# File-Processing OCR Demo
This notebook demonstrates how to use the `file-processing-ocr` library to add OCR functionality to the `file-processing` library as a plugin. We'll apply OCR to extract text from two image files: `Charter_of_Rights_and_Freedoms.jpg` and `Health_Canada_logo.png`.

In [1]:
# Import the necessary classes
from file_processing import File
from file_processing_ocr.ocr_decorator import OCRDecorator

# Use the helper function to get the path to the test files
from file_processing_test_data import get_test_files_path

# Load the test image files
test_files_path = get_test_files_path()
image_file_1_path = test_files_path / 'Charter_of_Rights_and_Freedoms.jpg'
image_file_2_path = test_files_path / 'Health_Canada_logo.png'

# Initialize File objects for the images and wrap with OCRDecorator
image_file_1 = OCRDecorator(File(str(image_file_1_path)))
image_file_2 = OCRDecorator(File(str(image_file_2_path)))

## Applying OCR to Images
The `OCRDecorator` wraps around the base `File` class from `file-processing`, adding OCR functionality as a plugin.
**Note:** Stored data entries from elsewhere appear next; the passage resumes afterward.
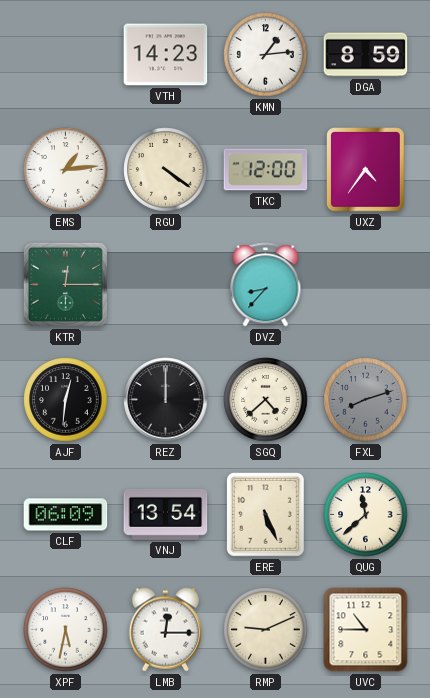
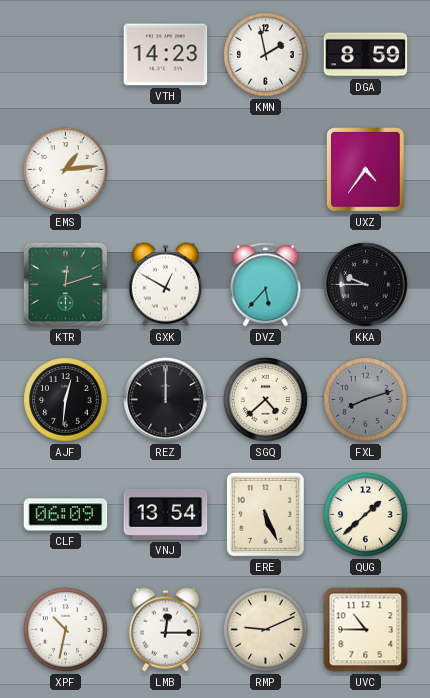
KMN: 1:14 -> 1:58
RGU: 4:21 -> none
TKC: 12:00 -> none
KTR: 12:15 -> 12:12
GXK: none -> 12:50
DVZ: 8:37 -> 5:37
KKA: none -> 9:45
QUG: 11:38 -> 1:38
XPF: 5:32 -> 10:32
The extracted OCR text is stored in the `metadata` dictionary under the key `ocr_text`.

In [2]:
# Process the first image file and extract OCR text
image_file_1.process()

# Access and print only the OCR text from the metadata dictionary
print(f"OCR Text from Charter_of_Rights_and_Freedoms.jpg:\n{image_file_1.metadata.get('ocr_text', 'No OCR text extracted')}")

OCR Text from Charter_of_Rights_and_Freedoms.jpg:
CANADIAN
seasimar—-~ CHARTER OF RIGHTS
aitteemee _ AND FREEDOMS

‘Sihenteaannivnsnstr ero

iredtmety efter
Democratic Rights
caitueteemsererernndend — Gemeanneenstnnnetdeuties miter iipten ti mama tyenmigihiet nt

Minority Language
cational Rights

Soatienaiatetaerere

Enforcement
Tepe a et nap Sgn pee

General
Fe cendeatieeresie scents

Citation



## OCR Text for Second Image
Let's apply OCR to the `Health_Canada_logo.png` file and view the extracted text.

In [3]:
# Process the second image file and extract OCR text
image_file_2.process()

# Access and print only the OCR text from the metadata dictionary
print(f"OCR Text from Health_Canada_logo.png:\n{image_file_2.metadata.get('ocr_text', 'No OCR text extracted')}")

OCR Text from Health_Canada_logo.png:
Health Sante
Canada Canada



# Conclusion
In this demo, we used the `file-processing-ocr` library as a plugin to add OCR capabilities to the `file-processing` library. By wrapping `File` objects with `OCRDecorator`, we can extract text from images and access it directly through the `metadata` dictionary under the `ocr_text` key. This plugin approach allows for seamless addition of OCR functionality to supported file types.